← Back to projects
pkgpulse: Container Image Package Analyzer
Sep 1, 2025 5 min read

pkgpulse: Container Image Package Analyzer

A single-binary Go CLI that analyzes and compares container image packages. Answer your own question: distroless, wolfi or scratch?

View Live →

This project started with a very normal container question: what exactly is inside these runtime images, and which one should I use?

scratch, distroless, Wolfi. They all sound sensible until you want to compare them properly. Then you realise you’re mostly choosing from vibes, docs, and whatever blog post looked convincing at 11:40pm.
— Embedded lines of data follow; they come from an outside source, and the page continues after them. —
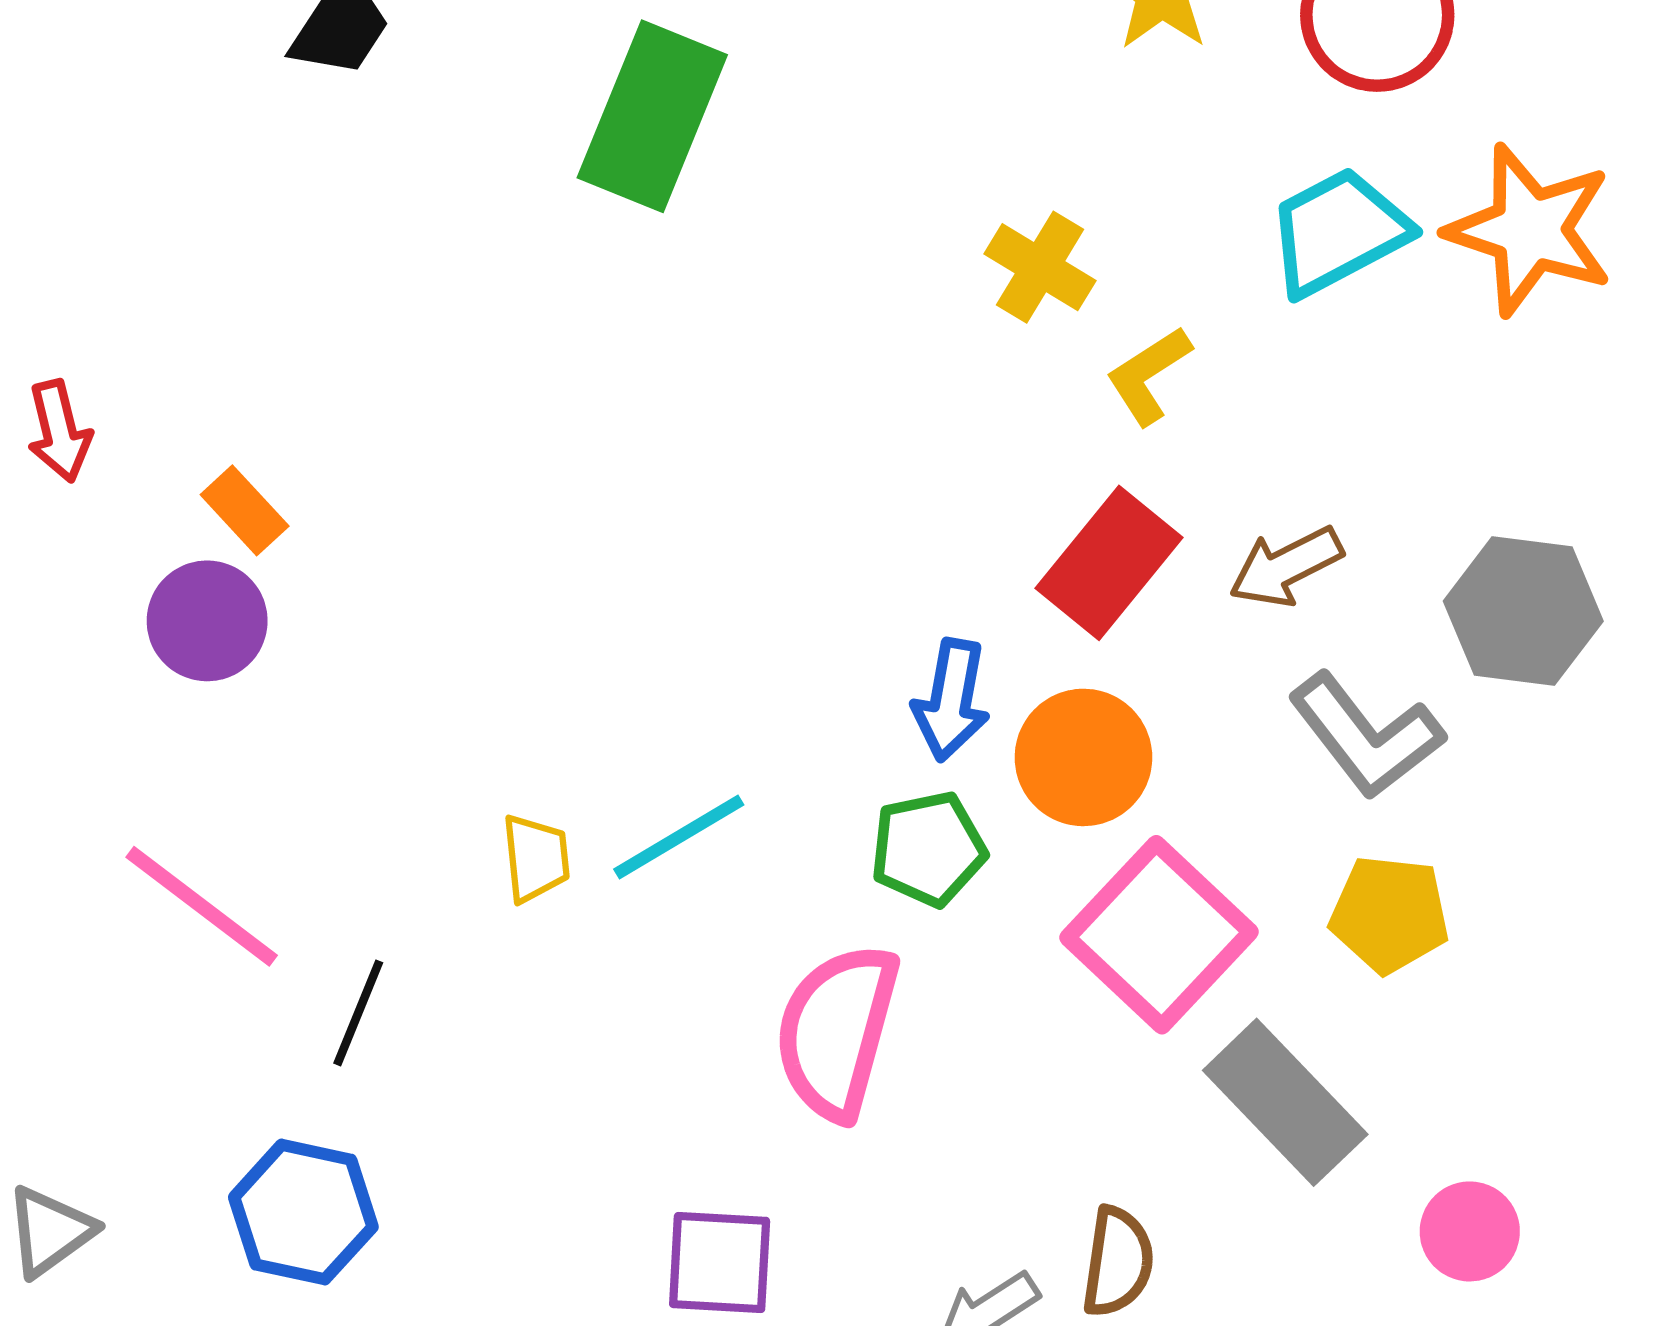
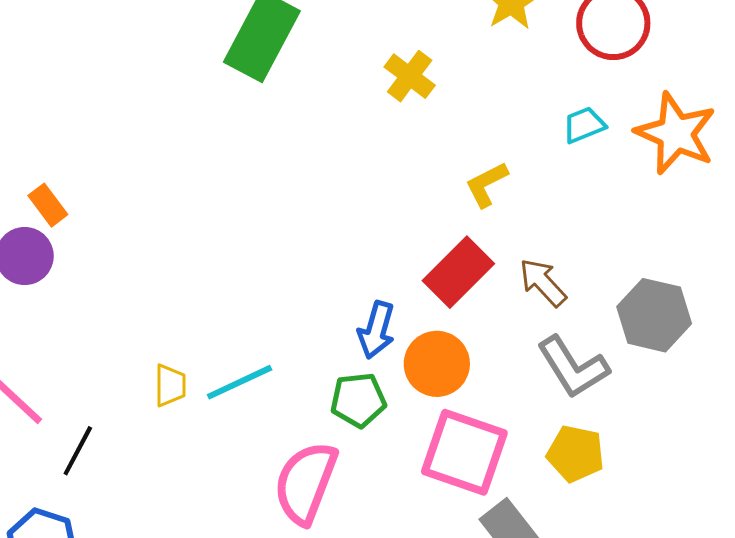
cyan trapezoid: (1338, 232) -> (584, 125), size x0.6
yellow cross: (1040, 267) -> (410, 76), moved
brown arrow: (1286, 567) -> (543, 282), turned 68
pink square: (1159, 935) -> (464, 452), turned -30

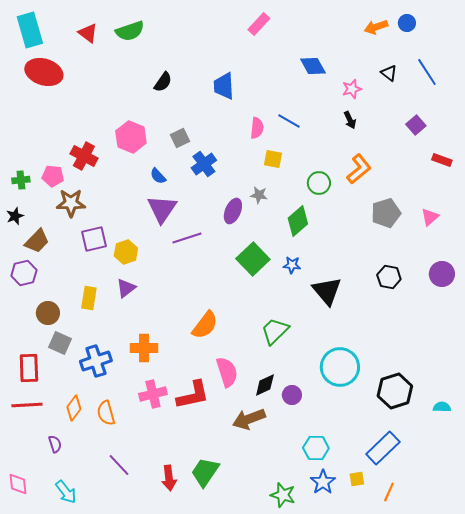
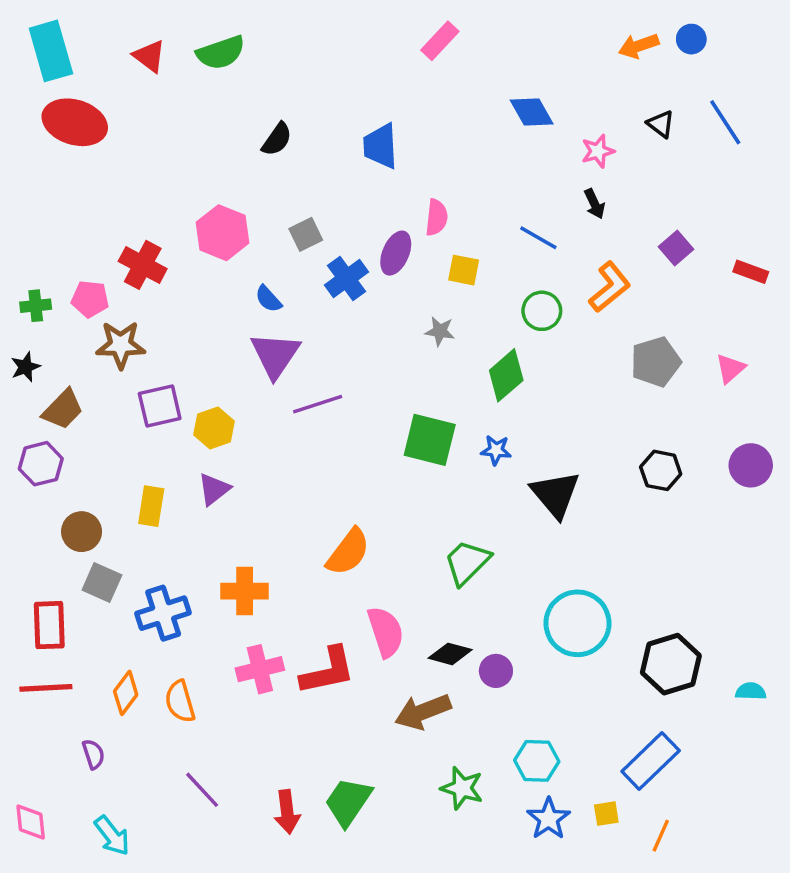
blue line: (289, 121) -> (538, 238), moved
purple square: (416, 125) -> (676, 248), moved
purple ellipse: (233, 211) -> (396, 253), moved
green square: (253, 259) -> (430, 440), turned -32
black diamond: (265, 385) -> (450, 654), turned 40
green star: (283, 495) -> (462, 788), moved

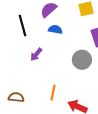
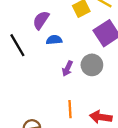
purple arrow: (36, 54) -> (67, 69), moved

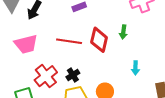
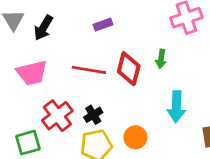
cyan arrow: (135, 68) -> (176, 107), size x1.6

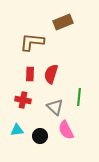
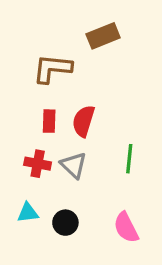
gray triangle: (55, 107) -> (74, 165), moved
pink semicircle: (66, 130) -> (126, 227), moved

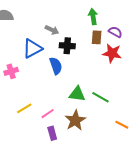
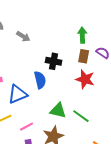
gray arrow: (52, 30) -> (23, 36), moved
blue triangle: (32, 49) -> (18, 94), moved
red star: (112, 53) -> (85, 79), moved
pkgpulse gives me a more useful answer. It inspects container images, shows the packages inside, and makes it easy to compare images side by side.

Tech Stack Talk

The interesting bits:

This is also a very AI-native project. I built it with Codex, treated myself more like a picky product manager than a careful line-by-line engineer, and kept steering based on output quality and speed. Slightly chaotic. Surprisingly effective.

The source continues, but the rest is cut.